I cannot admit to being much surprised by this. For myself, I find a great deal of personal discontent that is only barely contained through various self-improvement projects. Part of it is rooted in a sense of listlessness — a feeling that something is missing. The standard answer might be “wife and children,” yet the happiness of those who married and procreated in their early or mid-20s isn’t any better, it seems, and at any rate, their life choices have constrained many of their options for radical change.
If it were just me, suffering from an occasional emotional funk, that might be one thing. But it isn’t. I’m not sure I know anyone who is genuinely happy with their current lot in life. Some older friends are doing their best to reconcile their condition against their aspirations with as much stoicism as their emotional wounds will permit; some younger friends are full of incoherent, unfocused rage. Others have simply given up, and allow themselves to drift through their days without direction or ambition.
So many people feel empty. Purposeless. As if something unspoken had passed them by, or that the opportunity for greatness has eluded them — perhaps forever.
People need to feel like they have a place and a purpose in this world; think of Maslow’s heirarchy of needs — in a world where most people don’t fear for their safety or immediate physical needs, self-actualization takes primacy of place. Yet … Despair.com has a lovely demotivator: “Not everyone gets to be an astronaut when they grow up.” The challenge for the many who aspired to the stars is to reconcile with living upon the earth, especially when the popular culture sends the message that everyone can and should strap themselves to the rocketship. What to think of yourself, when you must watch the lift-off from afar?

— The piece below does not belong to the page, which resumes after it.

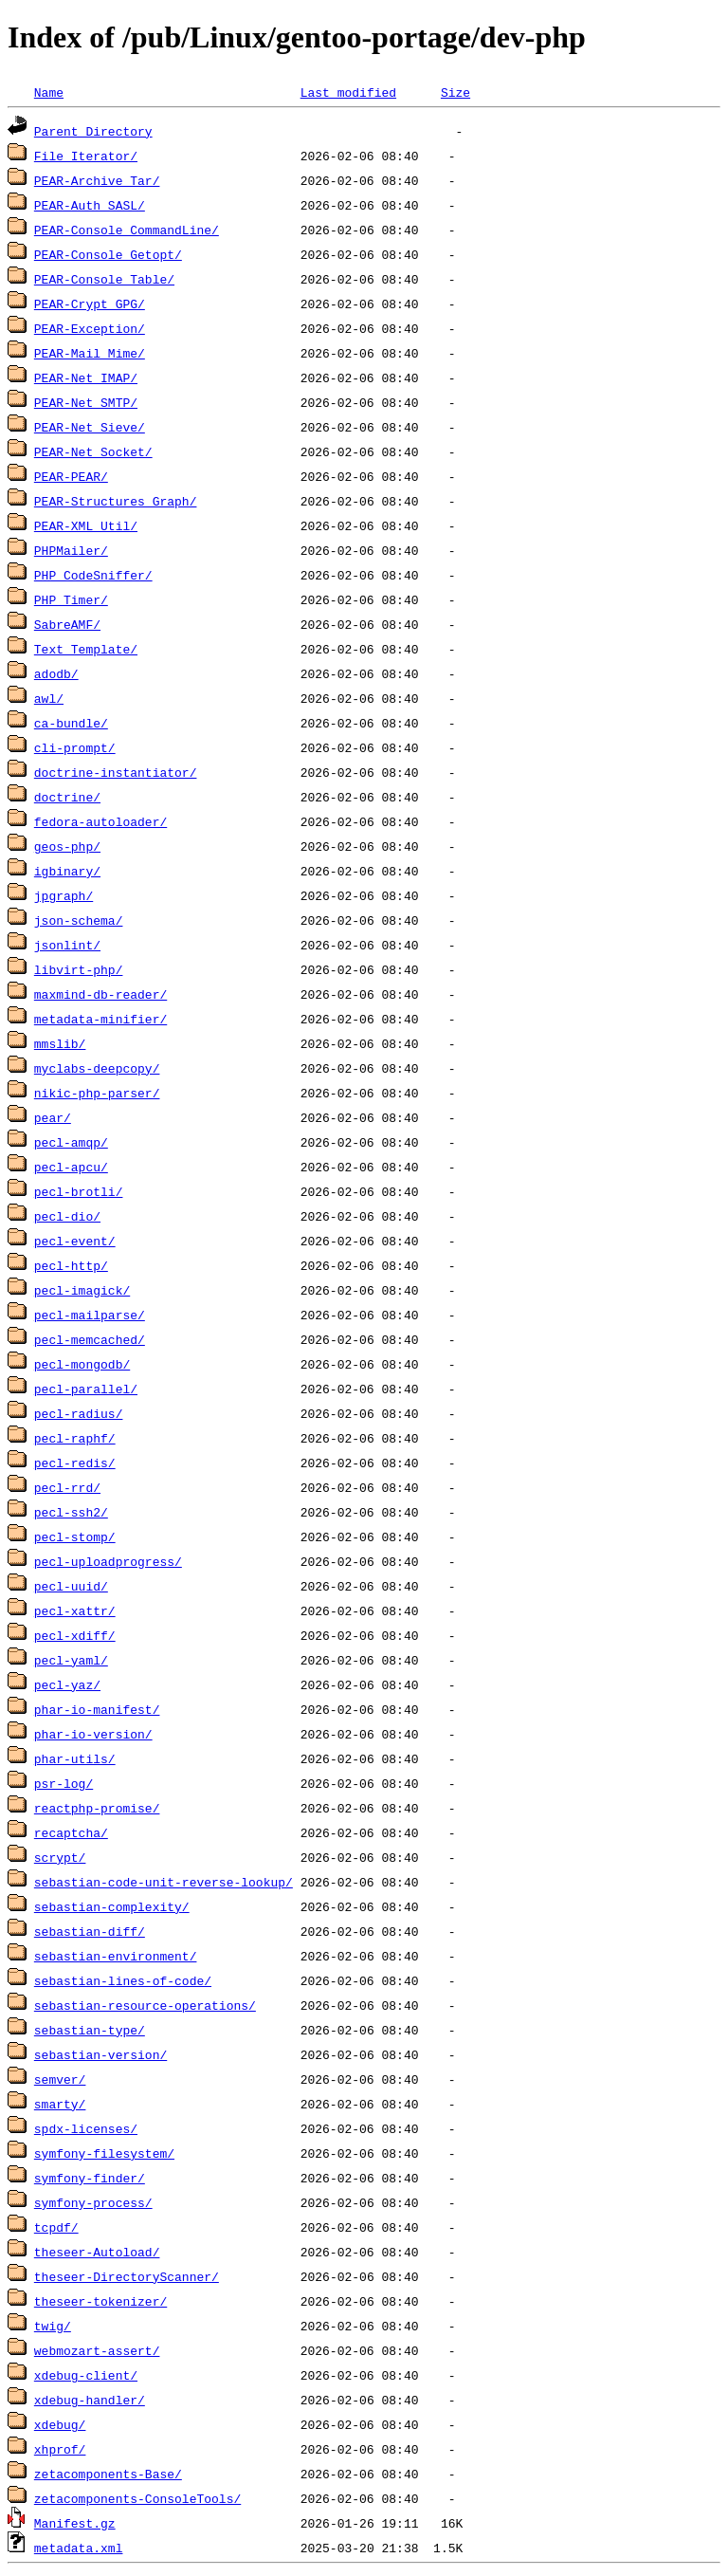  Describe the element at coordinates (67, 796) in the screenshot. I see `doctrine/` at that location.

It is curious that the better-off we are, the more psychologically discontented we become. It’s no accident that depression and recklessness tend to be middle- or upper-class phenomena, nor that most terrorists come from privileged backgrounds. When you’re starving, satisfaction comes from eating; when your needs are met, satisfaction comes from self-actualization, which is becoming increasingly difficult to achive given the impossibility of integrating individual human goals with a fragmented, materialistic culture that emphasizes ideals — rooted in the fantasy of advertising and the “beautiful people elite” — that almost no actual, breathing human person can actually attain.
The inevitable response is dissatisfaction, the manifestation of which ranges from depression to ennui to violent outbursts of rage. Oh, and self-deception. Lots of self-deception: a refusal to admit that one’s dreams and one’s abilities are not in sync.
Perhaps the mark of maturity is in finally internalizing the knowledge that “I am not God” — to understand that our potential is not infinite, and that we simply will not have a name that lasts through the generations. We are ordinary people, despite our own self-importance, and embracing that ordinariness and making the best of it may well be the safest path to happiness.
Perhaps.
Part of me still vacillates between tiredness and motivation, between melancholy at was might have been, and zeal for what might yet be. I’m not yet ready to accept the prospect of a plump wife with 2.3 kids and a used minivan in the suburbs. Maybe I’m condemning myself to perpetual unhappiness. Or perhaps I’m prudently refusing to settle for mediocrity, and that my day will eventually come.
The hell of it is, though — I won’t know which until it’s too late. Game theory at its finest and most cruel. C’est la vie.